The Green Bay Packers second-year cornerback swiped at the football in his first organized team activity practice last month. The ball won.
It wasn’t until Rollins came to the sideline that he saw just how bad this dislocation actually was. A tiny, white speck of bone tore through the skin in his right hand.
“Caught a helmet,” Rollins guessed when asked how he dislocated his finger. “I don’t know. It happened so fast. Just a reaction thing. I looked down at my hand, and I knew it was dislocated. But then I didn’t see the skin was broken until I got to the sideline.
“Bone ended up coming through the skin. So I had to stitch it up. I got the stitches out on Friday. So just making a slow progress, trying to get back.”
Rollins hasn’t practiced since the Packers first OTA session, though Monday afternoon was a step toward returning to the field. He went through position drills with cornerbacks for the first time since his injury, working exclusively on footwork.
Rollins still isn’t catching passes and probably won’t until training camp.

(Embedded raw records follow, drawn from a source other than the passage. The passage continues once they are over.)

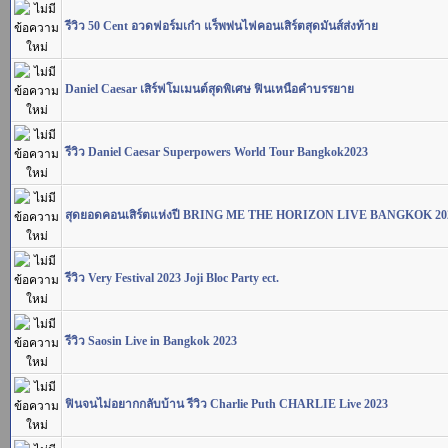
รีวิว 50 Cent อวดฟอร์มเก๋า แร็พพ่นไฟคอนเสิร์ตสุดมันส์ส่งท้าย
Daniel Caesar เสิร์ฟโมเมนต์สุดพิเศษ ฟินเหนือคำบรรยาย
รีวิว Daniel Caesar Superpowers World Tour Bangkok2023
สุดยอดคอนเสิร์ตแห่งปี BRING ME THE HORIZON LIVE BANGKOK 20
รีวิว Very Festival 2023 Joji Bloc Party ect.
รีวิว Saosin Live in Bangkok 2023
ฟินจนไม่อยากกลับบ้าน รีวิว Charlie Puth CHARLIE Live 2023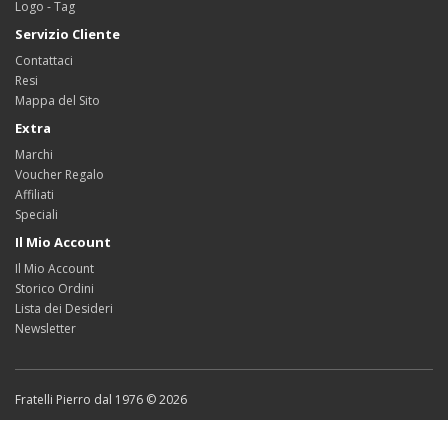
Logo - Tag
Servizio Cliente
Contattaci
Resi
Mappa del Sito
Extra
Marchi
Voucher Regalo
Affiliati
Speciali
Il Mio Account
Il Mio Account
Storico Ordini
Lista dei Desideri
Newsletter
Fratelli Pierro dal 1976 © 2026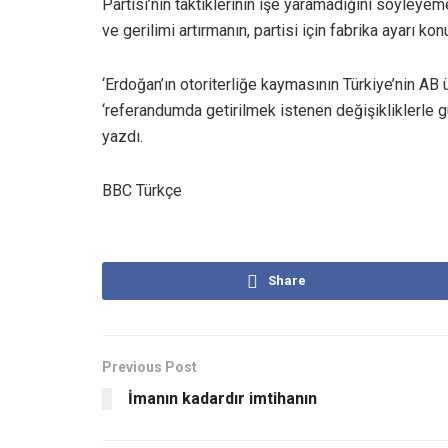
Partisi’nin taktiklerinin işe yaramadığını söyleyem
ve gerilimi artırmanın, partisi için fabrika ayarı k
‘Erdoğan’ın otoriterliğe kaymasının Türkiye’nin AB 
‘referandumda getirilmek istenen değişikliklerle g
yazdı.
BBC Türkçe
Share
Previous Post
İmanın kadardır imtihanın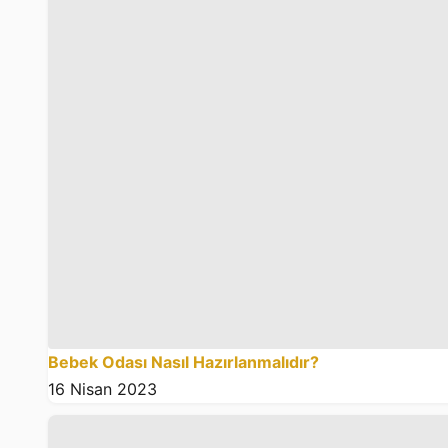
Bebek Odası Nasıl Hazırlanmalıdır?
16 Nisan 2023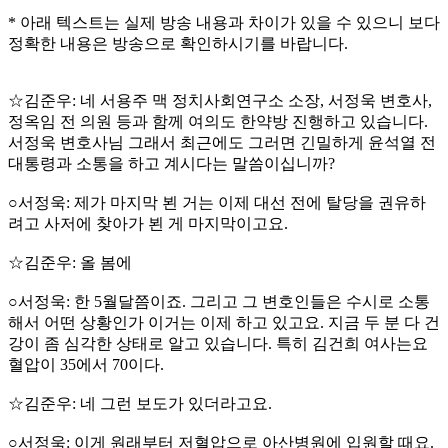
* 아래 텍스트는 실제 방송 내용과 차이가 있을 수 있으니 보다
정확한 내용은 방송으로 확인하시기를 바랍니다.
☆김준우: 네 서용주 맥 정치사회연구소 소장, 서정욱 변호사,
정옥임 전 의원 등과 함께 여의도 한약방 진행하고 있습니다.
서정욱 변호사님 그래서 최근에도 그러면 긴밀하게 윤석열 전
대통령과 소통을 하고 계시다는 말씀이십니까?
○서정욱: 제가 마지막 뵌 거는 이제 대선 전에 탈당을 권유하
려고 사저에 찾아가 뵌 게 마지막이고요.
☆김준우: 올 봄에
○서정욱: 한 5월달쯤이죠. 그리고 그 변호인들은 수시로 소통
해서 어떤 상황인가 이거는 이제 하고 있고요. 지금 두 분 다 건
강이 좀 심각한 상태로 알고 있습니다. 특히 김건희 여사는요
혈압이 35에서 70이다.
☆김준우: 네 그런 보도가 있더라고요.
○서정욱: 이게 원래부터 저혈압으로 아산병원에 입원할 때요.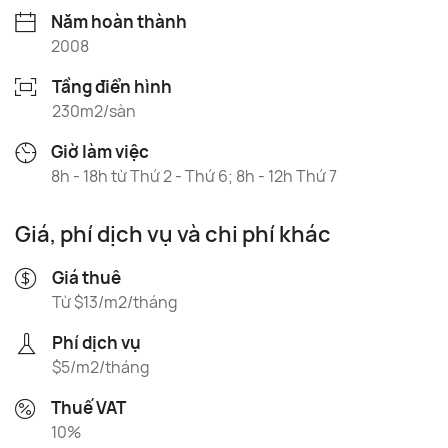
Năm hoàn thành
2008
Tầng điển hình
230m2/sàn
Giờ làm việc
8h - 18h từ Thứ 2 - Thứ 6; 8h - 12h Thứ 7
Giá, phí dịch vụ và chi phí khác
Giá thuê
Từ $13/m2/tháng
Phí dịch vụ
$5/m2/tháng
Thuế VAT
10%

“We just want to take it slow,” Rollins said. “We don’t want it to bust back open and then be out even longer.”
It isn’t the easiest time in a career to show patience.
Before the injury, Rollins had hoped this offseason would build on a successful rookie year. He arrived as a young and, in his own words, “raw” second-round draft pick a year ago. After four years as a college basketball player, last season was only his second playing football since high school.
Rollins said he feels like a “different” player now. He’s better able to recognize route combinations, which helps him anticipate where the football will be thrown. He’d just like to be on the field to put his expanding awareness into practice.
“The game has slowed down a bunch for me,” Rollins said. “So hopefully as the years keep going by, it’s going to slow down even more. I’m seeing things better, and just knowing this time last year we were still learning the playbook. This time this year, I still know the playbook.”
Rollins will get his chance soon enough.
After the Packers watched cornerback Casey Hayward walk away in free agency, Rollins will be a key figure in a young secondary. He figures to be the Packers nickel back — playing in their predominant defensive package — with fellow 2015 first-round corner Damarious Randall starting on the perimeter.
Rollins said he could get some snaps on the outside, however. He’s ready to be a versatile piece in the Packers secondary. This season, he’s making no excuses.
“The one year of football is kind of behind me now,” Rollins said. “I’ve already had my opportunity to play a year in this league. So that’s behind me. That’s out the door. It’s about getting better, trying to improve on what I needed to improve on last year, and coming to this year at full stride ready to go.”